東北をうろうろ(26)
 山寺 立石寺へ・・・・3

 立石寺の奥の院までよろよろと上がってきました。そして、下から見たときに行きたいと思った場所とちょっと違うことに気付きます。そして、五大堂へと向かうわけですが、見ていないものが色々あるので、その途中もぶらつきます。

 そこで・・・ジュースの販売機・・・ふむ、ここへ飲食物を運ぶのは大変!まさか、荷物用のケーブルとか引かれているのか?それとも・・・実は裏山に自動車道路があるとか・・・どうやらその手のものはないようです。

 でも・・・案外、昔あった滑り台にキャタピラのついた運搬車が控えているとか?色々と考えてしまいます。そういえば、水は?まさか、下から水道を引いているとか?100mぐらいありますから・・・10気圧?かなり厳しいですね。そりゃ無理とは思いませんが・・・ここに、寺院があるということは、絶対に水源があるに違いないと思うわけです。

 それより、この自動販売機をどうやって上げた?人間が担ぎあげた?何しろ、途中の4寸道とかどうやって?冷蔵ショーケースなどもありますが・・・大型家電は・・・まさか山門までの配達で、そこから先はご自由に?なのですかね。

 自動販売機の商品の搬入は自販機の設置業者?あまり細かく眺めなかったので良くわかりませんね。しかし、ここまで商品を上げる作業だけでも大変ですね。

 ここの営業担当になりたくはない・・・修業をするのではないのでね。

 まあ、このあたりの建物だって、建築資材は下から人力で上げたのでしょうから、結構大変ですね。
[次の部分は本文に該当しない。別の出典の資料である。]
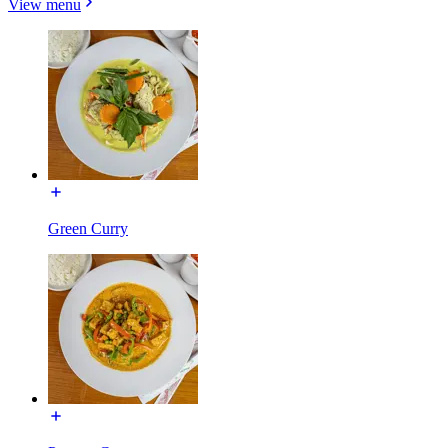
View menu
Green Curry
 さて、水源は・・・明治時代の本を眺めると・・・ありました。獨鈷水というのが、奥の院の前にあるとのこと。名前の通り、慈覚大師が独鈷で突くと水が湧き出したというものです。山中唯一の井戸とのこと・・・しかし、井戸なんか見たかな?写真はあまり撮らなかったけど、記憶にありませんね。

 インターネットは便利です。ちゃんと昔の奥の院の写真があります。この写真によれば、金灯篭の後ろにあるということは・・・奥の院の前がテラスのようにのばされ、現在はその下にあるということかな?

 格子のはまった戸が気になったのですが・・・そこまでチェックしなかった・・・ここまでたどり着くのに体力を使い果たしていたのか?修験道は、体力の限界近くの、マイナス頭になったところで、頭の中に何かが降りてくることを体験するものなのか?

 私だと・・・何も感じられないタイプかも?ああ疲れた・・・思考停止、感覚が・・・ない、とかね。

 しかし、由緒ある獨鈷水は・・・金灯篭の陰どころか・・・この獨鈷水の建物は2つのバージョンがあるようです。この4本足のものと、三方を板張りにされた小屋のものと・・・どちらが古いか?多分、板張りの小屋では?

 理由は・・・石燈籠の数が違う、鐘楼の前の宝塔があるかないか・・・鐘楼の下の石組の様子が違う・・・こんなところですかね。

 この金灯篭はいつのもの?すごく立派!鋳造の山形・・・明治28年大僧正壬生優田の発願によって建立されたとのこと。小野田才助が鋳造・・・

 とにかく、ここには水があったのでこれだけの寺院が成立したということなのでしょう。水がなければ、大勢の人をこの場所にとどめることはできませんからね。しかし、井戸は隠れているのか・・・どうなっているのか?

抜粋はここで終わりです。